▶ **TO DO**
Once you find the line with "Is there left lung lower lobe here?" in the data that follows, repeat it and every line after it exactly, through the line with "Return results in <instances>...</instances>. Find".

*** Opening of AVAILABLE RECORDS ***

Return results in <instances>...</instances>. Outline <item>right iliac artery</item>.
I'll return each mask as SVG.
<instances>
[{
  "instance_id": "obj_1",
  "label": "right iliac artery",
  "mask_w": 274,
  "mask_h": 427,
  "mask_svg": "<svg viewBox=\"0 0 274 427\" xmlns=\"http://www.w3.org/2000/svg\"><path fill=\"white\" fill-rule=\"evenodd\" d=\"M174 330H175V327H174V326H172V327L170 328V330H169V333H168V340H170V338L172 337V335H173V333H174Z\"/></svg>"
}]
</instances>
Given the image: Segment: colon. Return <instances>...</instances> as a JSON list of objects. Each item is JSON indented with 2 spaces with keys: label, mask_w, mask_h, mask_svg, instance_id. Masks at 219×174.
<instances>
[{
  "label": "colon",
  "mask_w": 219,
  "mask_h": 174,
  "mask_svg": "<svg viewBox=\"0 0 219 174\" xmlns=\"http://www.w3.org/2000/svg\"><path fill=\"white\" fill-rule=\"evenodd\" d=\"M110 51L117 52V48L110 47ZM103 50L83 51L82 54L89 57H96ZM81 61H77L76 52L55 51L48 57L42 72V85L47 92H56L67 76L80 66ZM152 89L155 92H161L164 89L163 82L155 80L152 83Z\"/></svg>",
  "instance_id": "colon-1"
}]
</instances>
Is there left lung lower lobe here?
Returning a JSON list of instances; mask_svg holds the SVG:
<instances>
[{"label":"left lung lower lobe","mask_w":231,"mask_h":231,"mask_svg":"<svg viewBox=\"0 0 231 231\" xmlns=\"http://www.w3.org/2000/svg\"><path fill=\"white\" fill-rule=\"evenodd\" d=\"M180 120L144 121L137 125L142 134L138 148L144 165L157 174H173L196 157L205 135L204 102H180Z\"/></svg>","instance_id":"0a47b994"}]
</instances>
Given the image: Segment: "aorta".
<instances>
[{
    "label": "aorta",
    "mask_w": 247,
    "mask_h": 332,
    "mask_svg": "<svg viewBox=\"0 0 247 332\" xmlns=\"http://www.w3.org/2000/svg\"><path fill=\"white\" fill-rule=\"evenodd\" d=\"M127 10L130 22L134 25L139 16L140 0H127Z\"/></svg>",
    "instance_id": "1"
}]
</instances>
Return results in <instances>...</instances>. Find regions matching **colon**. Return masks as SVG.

*** Close of AVAILABLE RECORDS ***
*** Opening of AVAILABLE RECORDS ***

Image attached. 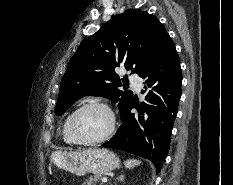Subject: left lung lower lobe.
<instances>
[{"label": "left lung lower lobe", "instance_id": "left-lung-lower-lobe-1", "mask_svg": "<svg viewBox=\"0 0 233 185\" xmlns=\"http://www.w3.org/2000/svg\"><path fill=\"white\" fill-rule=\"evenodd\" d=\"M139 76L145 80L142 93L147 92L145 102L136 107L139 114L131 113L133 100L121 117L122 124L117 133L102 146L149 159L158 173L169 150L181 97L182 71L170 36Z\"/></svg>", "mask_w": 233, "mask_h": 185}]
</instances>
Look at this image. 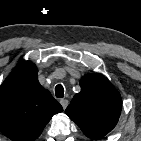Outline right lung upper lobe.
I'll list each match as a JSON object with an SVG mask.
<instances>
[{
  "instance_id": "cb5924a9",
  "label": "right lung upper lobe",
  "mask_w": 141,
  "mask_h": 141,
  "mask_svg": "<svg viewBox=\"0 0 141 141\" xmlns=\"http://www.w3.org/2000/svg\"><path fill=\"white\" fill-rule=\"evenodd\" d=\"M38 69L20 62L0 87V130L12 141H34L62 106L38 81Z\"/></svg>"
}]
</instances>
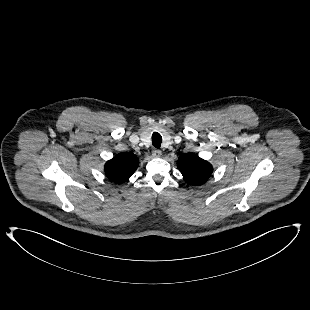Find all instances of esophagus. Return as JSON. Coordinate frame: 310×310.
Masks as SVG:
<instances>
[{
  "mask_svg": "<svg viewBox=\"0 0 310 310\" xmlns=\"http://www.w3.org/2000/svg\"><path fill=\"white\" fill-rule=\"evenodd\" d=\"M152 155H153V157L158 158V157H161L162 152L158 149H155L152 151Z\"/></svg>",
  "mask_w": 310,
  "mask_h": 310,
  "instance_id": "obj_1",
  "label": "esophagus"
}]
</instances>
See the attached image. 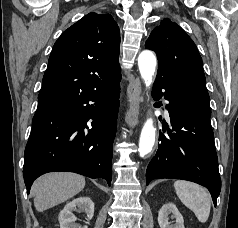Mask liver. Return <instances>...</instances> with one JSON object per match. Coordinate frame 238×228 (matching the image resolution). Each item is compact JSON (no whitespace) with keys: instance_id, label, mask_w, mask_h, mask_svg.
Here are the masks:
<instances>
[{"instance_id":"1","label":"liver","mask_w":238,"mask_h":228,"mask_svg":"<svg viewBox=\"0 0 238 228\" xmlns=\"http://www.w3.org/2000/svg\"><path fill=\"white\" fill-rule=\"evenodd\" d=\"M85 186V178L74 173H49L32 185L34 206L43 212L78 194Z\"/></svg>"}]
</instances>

*** Close of AVAILABLE RECORDS ***

▶ **WRITTEN RESPONSE**
Is there left lung lower lobe here?
Returning a JSON list of instances; mask_svg holds the SVG:
<instances>
[{"label":"left lung lower lobe","mask_w":231,"mask_h":231,"mask_svg":"<svg viewBox=\"0 0 231 231\" xmlns=\"http://www.w3.org/2000/svg\"><path fill=\"white\" fill-rule=\"evenodd\" d=\"M180 120L144 121L137 125L142 134L138 148L144 165L157 174H173L196 157L205 135L204 102H180Z\"/></svg>","instance_id":"0a47b994"}]
</instances>
Given the image: Segment: "aorta".
<instances>
[{
    "label": "aorta",
    "mask_w": 247,
    "mask_h": 332,
    "mask_svg": "<svg viewBox=\"0 0 247 332\" xmlns=\"http://www.w3.org/2000/svg\"><path fill=\"white\" fill-rule=\"evenodd\" d=\"M127 10L130 22L134 25L139 16L140 0H127Z\"/></svg>",
    "instance_id": "1"
}]
</instances>
Return results in <instances>...</instances>. Find regions matching **colon**. Return masks as SVG.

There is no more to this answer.